▶ **Work instruction**
Please output all of the entries exactly and omit any images they hold.

··· Record set

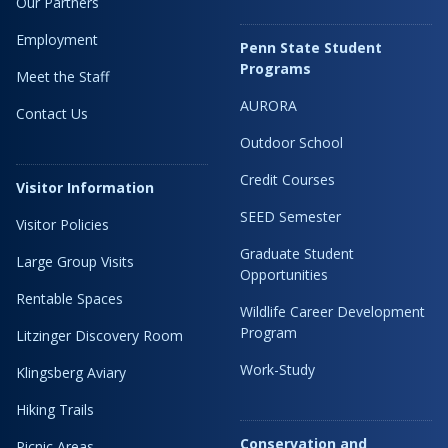
Our Partners
Employment
Penn State Student
Programs
Meet the Staff
AURORA
Contact Us
Outdoor School
Credit Courses
Visitor Information
SEED Semester
Visitor Policies
Graduate Student
Large Group Visits
Opportunities
Rentable Spaces
Wildlife Career Development
Program
Litzinger Discovery Room
Work-Study
Klingsberg Aviary
Hiking Trails
Conservation and
Picnic Areas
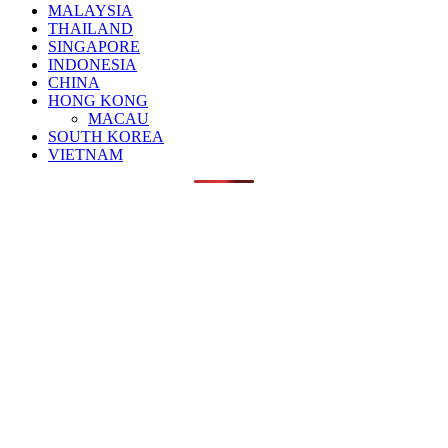
MALAYSIA
THAILAND
SINGAPORE
INDONESIA
CHINA
HONG KONG
MACAU
SOUTH KOREA
VIETNAM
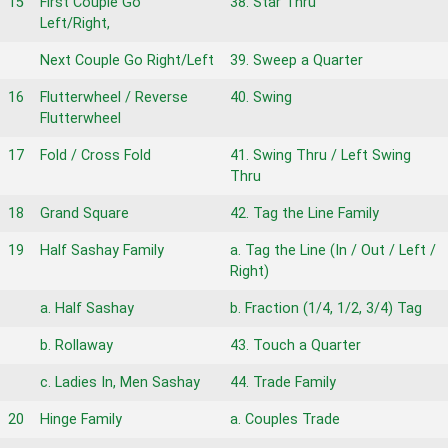
15
First Couple Go
38. Star Thru
Left/Right,
Next Couple Go Right/Left
39. Sweep a Quarter
16
Flutterwheel / Reverse
40. Swing
Flutterwheel
17
Fold / Cross Fold
41. Swing Thru / Left Swing
Thru
18
Grand Square
42. Tag the Line Family
19
Half Sashay Family
a. Tag the Line (In / Out / Left /
Right)
a. Half Sashay
b. Fraction (1/4, 1/2, 3/4) Tag
b. Rollaway
43. Touch a Quarter
c. Ladies In, Men Sashay
44. Trade Family
20
Hinge Family
a. Couples Trade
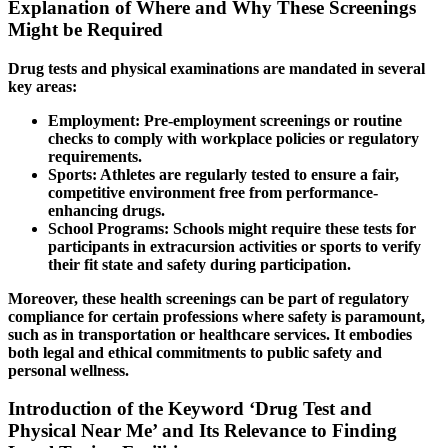
Explanation of Where and Why These Screenings
Might be Required
Drug tests and physical examinations are mandated in several
key areas:
Employment:
Pre-employment screenings or routine
checks to comply with workplace policies or regulatory
requirements.
Sports:
Athletes are regularly tested to ensure a fair,
competitive environment free from performance-
enhancing drugs.
School Programs:
Schools might require these tests for
participants in extracursion activities or sports to verify
their fit state and safety during participation.
Moreover, these health screenings can be part of regulatory
compliance for certain professions where safety is paramount,
such as in transportation or healthcare services. It embodies
both legal and ethical commitments to public safety and
personal wellness.
Introduction of the Keyword ‘Drug Test and
Physical Near Me’ and Its Relevance to Finding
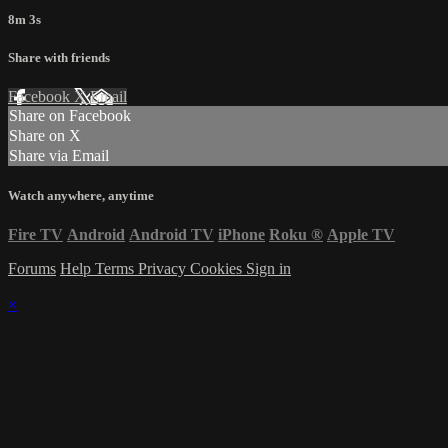
8m 3s
Share with friends
Facebook
X
Email
Share on Facebook
Share on X
Share via Email
Watch anywhere, anytime
Fire TV
Android
Android TV
iPhone
Roku
®
Apple TV
Forums
Help
Terms
Privacy
Cookies
Sign in
×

······

▶ **Exercise output**
Our Partners
Employment
Penn State Student
Programs
Meet the Staff
AURORA
Contact Us
Outdoor School
Credit Courses
Visitor Information
SEED Semester
Visitor Policies
Graduate Student
Large Group Visits
Opportunities
Rentable Spaces
Wildlife Career Development
Program
Litzinger Discovery Room
Work-Study
Klingsberg Aviary
Hiking Trails
Conservation and
Picnic Areas
MALAYSIA
THAILAND
SINGAPORE
INDONESIA
CHINA
HONG KONG
MACAU
SOUTH KOREA
VIETNAM
15
First Couple Go
38. Star Thru
Left/Right,
Next Couple Go Right/Left
39. Sweep a Quarter
16
Flutterwheel / Reverse
40. Swing
Flutterwheel
17
Fold / Cross Fold
41. Swing Thru / Left Swing
Thru
18
Grand Square
42. Tag the Line Family
19
Half Sashay Family
a. Tag the Line (In / Out / Left /
Right)
a. Half Sashay
b. Fraction (1/4, 1/2, 3/4) Tag
b. Rollaway
43. Touch a Quarter
c. Ladies In, Men Sashay
44. Trade Family
20
Hinge Family
a. Couples Trade
Explanation of Where and Why These Screenings
Might be Required
Drug tests and physical examinations are mandated in several
key areas:
Employment:
Pre-employment screenings or routine
checks to comply with workplace policies or regulatory
requirements.
Sports:
Athletes are regularly tested to ensure a fair,
competitive environment free from performance-
enhancing drugs.
School Programs:
Schools might require these tests for
participants in extracursion activities or sports to verify
their fit state and safety during participation.
Moreover, these health screenings can be part of regulatory
compliance for certain professions where safety is paramount,
such as in transportation or healthcare services. It embodies
both legal and ethical commitments to public safety and
personal wellness.
Introduction of the Keyword ‘Drug Test and
Physical Near Me’ and Its Relevance to Finding
8m 3s
Share with friends
Facebook
X
Email
Share on Facebook
Share on X
Share via Email
Watch anywhere, anytime
Fire TV
Android
Android TV
iPhone
Roku
®
Apple TV
Forums
Help
Terms
Privacy
Cookies
Sign in
×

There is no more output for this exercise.